3rd April 2019
Two national strategies that can impact on our work, and the Association is very supportive of, are the National Housing Federation’s (NHF), Together with Tenants and the Rural Services Network’s (RSN), Time for a Rural Strategy.
Recently, and following the tragic events of Grenfell Tower, housing associations have faced a number of questions about their relationship with tenants and residents such as:
- Are tenants and residents listened to when things go wrong with their home or the service they receive?
- Do they have the chance to influence decisions that are made about their home or the services they receive?
- What can they do if they don’t think their landlord is taking their concerns seriously?
The NHF has been working with tenants and tenant representative groups across the country to help understand what practical change might be needed. It is anticipated that a new charter providing greater clarity to what tenants and residents should expect from their landlord will result. A national Tenant’s Advisory Panel will help to steer this work and we have provided information already to our involved tenants and residents about how, if they are interested, they can apply for a place on the Panel.
We like to think, based on the regular feedback we engage in, that more often than not we get our relationship about right however, we don’t get it right all of the time and that means we can still improve.
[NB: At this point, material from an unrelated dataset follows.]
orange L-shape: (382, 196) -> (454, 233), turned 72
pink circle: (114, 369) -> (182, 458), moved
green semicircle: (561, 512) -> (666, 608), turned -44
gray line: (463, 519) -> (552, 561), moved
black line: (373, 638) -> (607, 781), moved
We will look to follow the NHF’s developing plan with interest and implement any practical good practice changes that are recommended to benefit tenants and residents.
The Time for a Rural Strategy call is based around the problem that rural communities are not a focus of Government decision making and are frequently overlooked in a policy environment dominated by urban thinking and urban policy concerns. As a result, areas such as Eden and Cumbria can miss out or experience unintended consequences from policies, which are poorly thought through from a rural perspective. The RSN are calling for action that raises rural opportunities and challenges up the political agenda.
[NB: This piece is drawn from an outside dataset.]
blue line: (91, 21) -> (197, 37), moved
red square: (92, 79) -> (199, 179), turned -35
There are many strands to this but from a housing perspective the RSN claim that for every eight rural homes sold under Right to Buy, only one replacement home was built severely depleting the stock of affordable and social rented homes.
A way forward would see planning policy require affordable homes on all small sites and grant programmes that were specifically designed around this. There is a growing demand for affordable homes and we must keep pace with this.